В глазах же сторонников концепции автохтонного происхождения казачества социальные и экономические предпосылки возникновения казачьих сообществ теряют свое значение. Рассматривая в качестве предков казаков (праказаков) славяно-русское (или этнически смешанное славяно-тюркское) население южнорусских степей в период половецкого и монгольского доминирования задолго до первых упоминаний о собственно казаках (конец XV века), в качестве основного фактора казачьей истории такие исследователи определяют этническое (этнополитическое) развитие самого казачества, а также его внешнеполитическую деятельность. Образы казачества, основанные на концепции автохтонного происхождения, в содержательном плане могут быть диаметрально противоположными. В одном случае «древнее» происхождение казачества будет свидетельствовать об этнической обособленности казаков от великороссов. При таком подходе рассмотрение противоборства казачества и Российского государства окрашивается не в социально-политические, а в этнополитические тона и трактуется как борьба двух этнических сообществ – русских и казаков. Казак в этой ситуации оказывается не социальным протестантом, а борцом против этнической дискриминации. Второй образ «казака-автохтона» не имеет антирусской направленности. Напротив, он будет рассматриваться как орудие «русской Реконкисты», борьбы за возвращение «древнего Лукоморья», утраченного в период половецкого и монгольского доминирования в Диком поле. В рамках этого образа акцент делается не на противопоставлении великороссов казакам, а на потенциале небольших групп славянорусского населения, переживших половецкое и монгольское нашествие, чтобы впоследствии стать фундаментом казачества.
Таким образом, работы сторонников «миграционной» концепции в большей степени ориентированы на сюжеты социально-политической и социально-экономической истории, тогда как исследования защитников автохтонного происхождения казаков ориентированы на этническую (этнополитическую) историю и проблемы международных отношений в Северном Причерноморье и Приазовье.
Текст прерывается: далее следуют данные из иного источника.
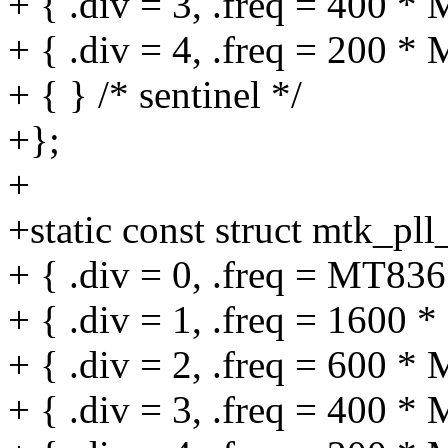
+ { .div = 3, .freq = 400 *
+ { .div = 4, .freq = 200 *
+ { } /* sentinel */
+};
+
+static const struct mtk_pll
+ { .div = 0, .freq = MT
+ { .div = 1, .freq = 1600 
+ { .div = 2, .freq = 600 *
+ { .div = 3, .freq = 400 *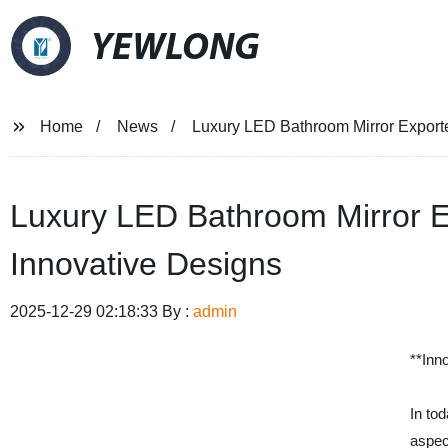
YEWLONG
Home
News
Luxury LED Bathroom Mirror Exporte
Luxury LED Bathroom Mirror E
Innovative Designs
2025-12-29 02:18:33 By :
admin
**Inn
In to
aspec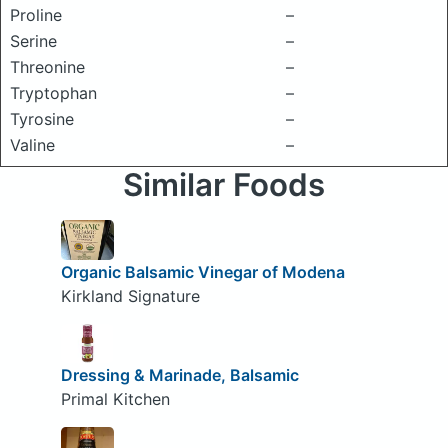
Proline
–
Serine
–
Threonine
–
Tryptophan
–
Tyrosine
–
Valine
–
Similar Foods
Organic Balsamic Vinegar of Modena
Kirkland Signature
Dressing & Marinade, Balsamic
Primal Kitchen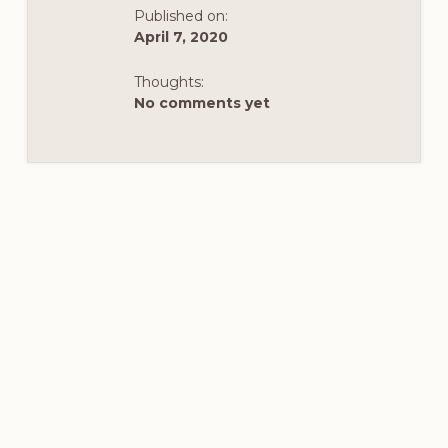
TEACHABLE
Published on:
MOMENT
IN
April 7, 2020
HISTORY
Thoughts:
No comments yet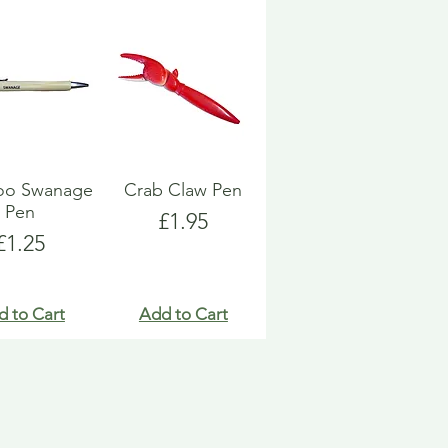
o Swanage
Crab Claw Pen
Pen
Price
£1.95
Price
£1.25
d to Cart
Add to Cart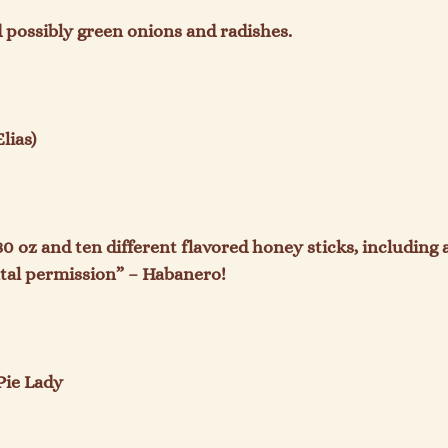
 possibly green onions and radishes.

ias)

80 oz and ten different flavored honey sticks, including 
tal permission” – Habanero!

ie Lady
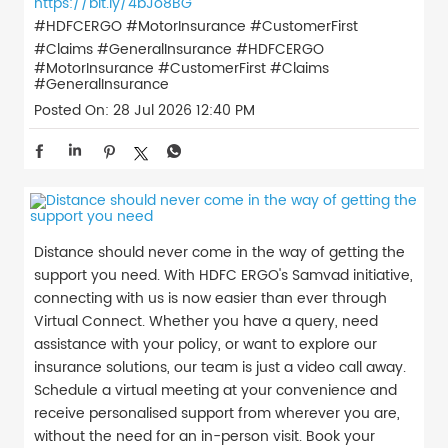
https://bit.ly/4bJo8BG
#HDFCERGO #MotorInsurance #CustomerFirst
#Claims #GeneralInsurance
#HDFCERGO
#MotorInsurance
#CustomerFirst
#Claims
#GeneralInsurance
Posted On:
28 Jul 2026 12:40 PM
Distance should never come in the way of getting the
support you need. With HDFC ERGO's Samvad initiative,
connecting with us is now easier than ever through
Virtual Connect. Whether you have a query, need
assistance with your policy, or want to explore our
insurance solutions, our team is just a video call away.
Schedule a virtual meeting at your convenience and
receive personalised support from wherever you are,
without the need for an in-person visit. Book your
Вопрос о происхождении казаков, как ни одна другая тема «казачьей» историографии, оказал (и оказывает) мощное влияние на массовое историческое сознание и формирование казачьего мифа в литературе и публицистике. По справедливому замечанию американского исследователя казачьей истории Б. Боука, «разговор о „казаках“ очень часто являет собой упражнение в поиске ошибочной идентичности. Подобно „крестоносцам“, „ковбоям“ и „спартанцам“, казаки стали сообществом, известным во всем мире. Их прошлое представляет собой резервуар, в который националисты, ученые, стратеги, создатели символов и разработчики видеоигр вкладывают различное содержание в течение многих веков. От Канады до Кавказа можно встретить людей, которые ведут свое происхождение от „казаков“… Старовер в Орегоне, профессор в Киеве, самопровозглашенный казачий генерал в Краснодаре имеют веские основания для личной связи с казачьей историей, но каждый приносит в дискуссию различный набор мемуаров, текстов и традиций» [339] . В этой связи чрезвычайно важным является вопрос о том, с какого времени сами казаки «помнят» свою историю. Не менее важна и проблема эволюции этого «знания – воспоминания» о собственных «веках траяновых» как на уровне казачьей элиты, так и на уровне повседневности. К сожалению, источниковая основа для исследования подобного рода чрезвычайно бедна. Тем не менее имеющиеся сведения позволяют в общих чертах судить об этих «знаниях» и их эволюции.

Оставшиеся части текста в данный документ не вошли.